Gem Romuld, ICAN

Earlier this year the Quaker Peace and Social Justice Fund provided funds to ICAN (International Campaign Against Nuclear Weapons) to fund a delegate to the UN negotiations on a nuclear weapons ban treaty.  In response, ICAN has provided the following report.


Abacca Anjain-Maddison speaking at the conference. Photo: Ralf Schlesener

Many have dismissed the idea of a treaty to outlaw the ultimate weapon of mass destruction as idealistic. Seventy-two years since the bombings of Hiroshima and Nagasaki, this idea has become a reality. The Treaty on the Prohibition of Nuclear Weapons was adopted by 122 nations at the United Nations on 7 July, 2017. The Treaty outlaws the possession, stockpiling, development, testing, transfer, use and threat of use of nuclear weapons. It is a powerful document, establishing a new international norm that rejects any role for nuclear weapons in our world.

Central to the Treaty’s goal of total elimination is an awareness of the totally catastrophic impacts of nuclear weapons. The intergovernmental conferences that led to the ban treaty negotiations crystallised our understanding of what the weapon is designed to do. Nations have heard the testimonies of Japanese hibakusha and people impacted by nuclear testing in awful detail. The experience of Indigenous people in Australia and across the Pacific provides ample evidence to pursue abolition with great urgency.

With the support of the Quaker Peace and Social Justice Fund, a powerful voice from the Marshall Islands was able to attend the ban treaty negotiating conference in July. Abacca Anjain-Maddison was born on Rongelap, an island that was evacuated after the 1954 US nuclear test on nearby Bikini Atoll due to widespread contamination. The Rongelapese were not evacuated until three days after the bomb. The physical effects of nuclear radiation and the ongoing displacement of the Marshall Islanders are common elements in Abacca’s testimonies.

Abacca is a former Senator of the Republic of the Marshall Islands, and is the President of Iju in Ean, a non-profit organisation owned by Rongelapese women. While in New York, Abacca liaised with Pacific Island delegations, participated in media conferences and delivered a final address after the Treaty’s adoption on behalf of the International Campaign to Abolish Nuclear Weapons.

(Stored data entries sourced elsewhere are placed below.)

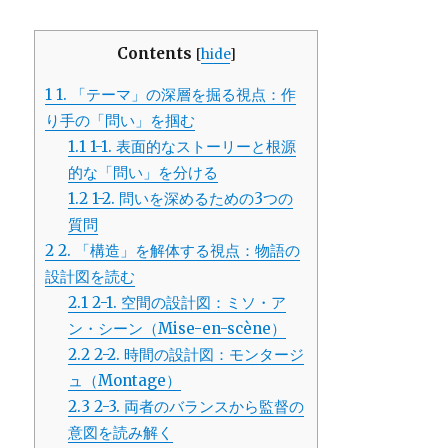
Contents
[
hide
]
1
1. 「テーマ」の深層を掘る視点：作
り手の「問い」を掴む
1.1
1-1. 表面的なストーリーと根源
的な「問い」を分ける
1.2
1-2. 問いを深めるための3つの
質問
2
2. 「構造」を解体する視点：物語の
設計図を読む
2.1
2-1. 空間の設計図：ミソ・ア
ン・シーン（Mise-en-scène）
2.2
2-2. 時間の設計図：モンタージ
ュ（Montage）
2.3
2-3. 両者のバランスから監督の
意図を読み解く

Abacca said to the assembled delegates, international media and campaigners,

 For those in the Pacific and around the globe who have suffered from nuclear weapons, this treaty has special meaning.

We are overjoyed that the international community has at last acknowledged what we have always known: that nuclear weapons are abhorrent and immoral.

The new Treaty acknowledges the disproportionate impact of nuclear weapons activities on Indigenous peoples worldwide. It also contains provisions compelling states parties to assist victims of nuclear use and testing, and to take measures to remediate contaminated environments.

Pacific Governments have played a pivotal role in achieving the Treaty. The Australian Government’s boycott of the negotiating conference has made us increasingly isolated from our regional neighbours.

Our world remains threatened by the 15,000 nuclear weapons that are still held between nine nations. More than $100 billion is spent each year on maintaining and upgrading these deadly arsenals. The new Treaty is not an end in itself, but a powerful tool to apply pressure on states to reject nuclear weapons and disarm. The Treaty stigmatises the weapon and sets a new global standard, to which all nations will be held accountable.

The Treaty on the Prohibition of Nuclear Weapons will open for signature on 20 September 2017. We must advocate for all nations to sign on and pursue the Treaty’s goal; the total abolition of nuclear weapons. As Abacca reminded us when the Treaty was adopted, “We must not stop until we have eliminated nuclear weapons completely and forever.”